BMI View: Thailand's status as a priority watch list country in the Pharmaceutical Research and Manufacturers of America (PhRMA)'s submission to the Special 301 Report is unsurprising. The compulsory licence issued by Thailand in 2011 is still in place, negatively affecting its reputation for intellectual property protection. We highlight that Thailand will continue to be listed in the Special 301 Report, given that it permits parallel imports - which hinders PhRMA's revenues in the country.
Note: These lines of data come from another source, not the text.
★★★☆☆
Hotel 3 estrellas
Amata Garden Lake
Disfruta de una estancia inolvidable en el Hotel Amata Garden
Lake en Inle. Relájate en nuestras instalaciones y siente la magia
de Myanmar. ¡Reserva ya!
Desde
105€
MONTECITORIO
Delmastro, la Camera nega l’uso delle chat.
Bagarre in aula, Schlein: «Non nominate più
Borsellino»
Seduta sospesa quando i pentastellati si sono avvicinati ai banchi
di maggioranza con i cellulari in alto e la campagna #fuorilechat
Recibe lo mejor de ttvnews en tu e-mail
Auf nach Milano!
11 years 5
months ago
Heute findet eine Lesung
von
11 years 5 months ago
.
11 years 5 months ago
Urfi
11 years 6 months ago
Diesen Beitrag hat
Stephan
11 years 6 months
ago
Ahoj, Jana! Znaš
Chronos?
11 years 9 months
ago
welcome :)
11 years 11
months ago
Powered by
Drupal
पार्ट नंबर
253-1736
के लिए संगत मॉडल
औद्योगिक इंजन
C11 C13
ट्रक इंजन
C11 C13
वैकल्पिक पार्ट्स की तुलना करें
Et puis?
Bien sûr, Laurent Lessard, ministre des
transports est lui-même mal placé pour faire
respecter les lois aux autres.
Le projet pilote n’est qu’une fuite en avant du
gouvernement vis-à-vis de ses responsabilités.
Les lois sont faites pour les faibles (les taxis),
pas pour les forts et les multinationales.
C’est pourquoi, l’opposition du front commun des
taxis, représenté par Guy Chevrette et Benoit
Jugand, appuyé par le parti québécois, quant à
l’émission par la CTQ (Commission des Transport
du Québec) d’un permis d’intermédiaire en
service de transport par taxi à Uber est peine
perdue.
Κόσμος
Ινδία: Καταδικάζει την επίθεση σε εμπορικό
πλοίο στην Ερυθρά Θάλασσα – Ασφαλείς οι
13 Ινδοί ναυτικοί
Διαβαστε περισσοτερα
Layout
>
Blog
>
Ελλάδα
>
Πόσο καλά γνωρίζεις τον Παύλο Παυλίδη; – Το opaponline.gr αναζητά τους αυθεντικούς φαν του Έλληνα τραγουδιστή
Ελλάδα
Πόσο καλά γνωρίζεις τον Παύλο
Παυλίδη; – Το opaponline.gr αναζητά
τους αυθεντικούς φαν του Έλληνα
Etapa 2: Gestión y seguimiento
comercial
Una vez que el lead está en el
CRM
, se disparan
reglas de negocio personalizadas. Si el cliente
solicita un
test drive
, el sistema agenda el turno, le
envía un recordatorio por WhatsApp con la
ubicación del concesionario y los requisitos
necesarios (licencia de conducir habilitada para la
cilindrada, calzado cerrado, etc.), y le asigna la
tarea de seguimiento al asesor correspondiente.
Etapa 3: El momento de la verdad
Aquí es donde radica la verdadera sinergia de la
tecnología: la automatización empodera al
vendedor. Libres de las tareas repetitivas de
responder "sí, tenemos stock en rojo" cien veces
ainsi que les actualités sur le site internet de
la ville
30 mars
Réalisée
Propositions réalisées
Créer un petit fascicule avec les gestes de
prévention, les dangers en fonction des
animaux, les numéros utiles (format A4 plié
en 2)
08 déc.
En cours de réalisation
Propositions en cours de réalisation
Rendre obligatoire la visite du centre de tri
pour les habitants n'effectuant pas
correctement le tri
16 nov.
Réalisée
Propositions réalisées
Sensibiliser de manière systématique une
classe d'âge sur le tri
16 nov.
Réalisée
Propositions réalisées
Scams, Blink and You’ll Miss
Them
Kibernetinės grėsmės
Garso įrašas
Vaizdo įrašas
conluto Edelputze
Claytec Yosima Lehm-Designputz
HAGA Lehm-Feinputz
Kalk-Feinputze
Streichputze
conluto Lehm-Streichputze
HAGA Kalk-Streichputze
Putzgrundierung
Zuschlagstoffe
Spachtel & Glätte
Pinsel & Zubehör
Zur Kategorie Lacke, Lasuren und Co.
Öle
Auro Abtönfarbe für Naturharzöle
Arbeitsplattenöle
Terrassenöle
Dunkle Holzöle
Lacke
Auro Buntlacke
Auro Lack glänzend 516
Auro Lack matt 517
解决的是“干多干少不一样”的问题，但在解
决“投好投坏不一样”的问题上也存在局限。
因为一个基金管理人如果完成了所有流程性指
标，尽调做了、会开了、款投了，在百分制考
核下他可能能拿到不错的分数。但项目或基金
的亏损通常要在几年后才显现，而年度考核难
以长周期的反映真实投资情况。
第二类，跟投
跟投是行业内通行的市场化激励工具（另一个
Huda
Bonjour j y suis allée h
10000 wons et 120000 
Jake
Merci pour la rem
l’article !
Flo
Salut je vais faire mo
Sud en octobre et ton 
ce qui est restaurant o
The US Trade Representative (USTR) has released the 2013 Special 301 Report, an annual review of intellectual property protection and enforcement worldwide. Thailand remains on the Priority Watch List, which is the highest level of concern. In PhRMA's submission to the Special 301 Report, the association also placed the country under Priority Watch List. BMI notes that, with the exception of New Zealand, countries listed under the Priority Watch List by PhRMA (India, Indonesia and Thailand) have all issued compulsory licences before.
PhRMA's Key Concerns:
Compulsory Licensing And Intellectual Property Protection Issues: PhRMA is concerned by the Ministry of Public Health re-issuing compulsory licenses (CL) against HIV treatments, such as Bristol Myers Squibb's Stocrin (efavirenz) and Abbott's Kaletra (lopinavir and ritonavir) without consulting with the affected companies. Importantly, royalty payments on the earlier compulsory licenses in 2007 for the two drugs were not made.
BMI highlights that Thailand's actions have contravened the World Trade Organization's Agreement on Trade-Related Aspects of Intellectual Property Rights (TRIPS). Under the agreement, the country would first have to negotiate a voluntary licence with the patent holder. Secondly, patent owners must also receive payment. While the reissuance of the licence is negative for Thailand's reputation, BMI believes that it is unlikely that it will have any major financial impact on PhRMA members, given that the threat of issuing CL for non-emergencies and health epidemics is low. This is unlike the case in India, which issued a CL for a cancer drug in March 2012.
In addition to CLs, PhRMA expressed concern over Thailand's weak patent enforcement. Statements suggested that the country lacks effective mechanisms to resolve patent issues before generic drugs are marketed, and that the country fails to recognise the importance of innovative products (i.e. patented pharmaceuticals) in terms of their health, scientific and commercial benefits.
Market Access And Discriminatory Procurement:
PhRMA stated that hospitals must procure products supplied or produced by Thailand's Government Pharmaceutical Organization (GPO) and that under Procurement Regulation B.E. 2535 issued by the Prime Minister office, hospitals affiliated with the Ministry of Public Health must spend 80% of their health budget on medicines listed under the National List of Essential Drugs (NLEM). More critically, GPO (under the Drug Act) does not need to obtain a licence from Thailand's Food and Drug Administration to produce, sell or import pharmaceuticals. This negatively impacts member firms, as the process essentially allows for parallel imports.
In addition, PhRMA members highlight the government's aim for cost containment in the Civil Service Medical Benefits Scheme through various means, such as price negotiation and prescription criteria of non-NLEM drugs and prior authorisation for high-cost drugs. BMI believes that the association is concerned this will limit patented drug revenues.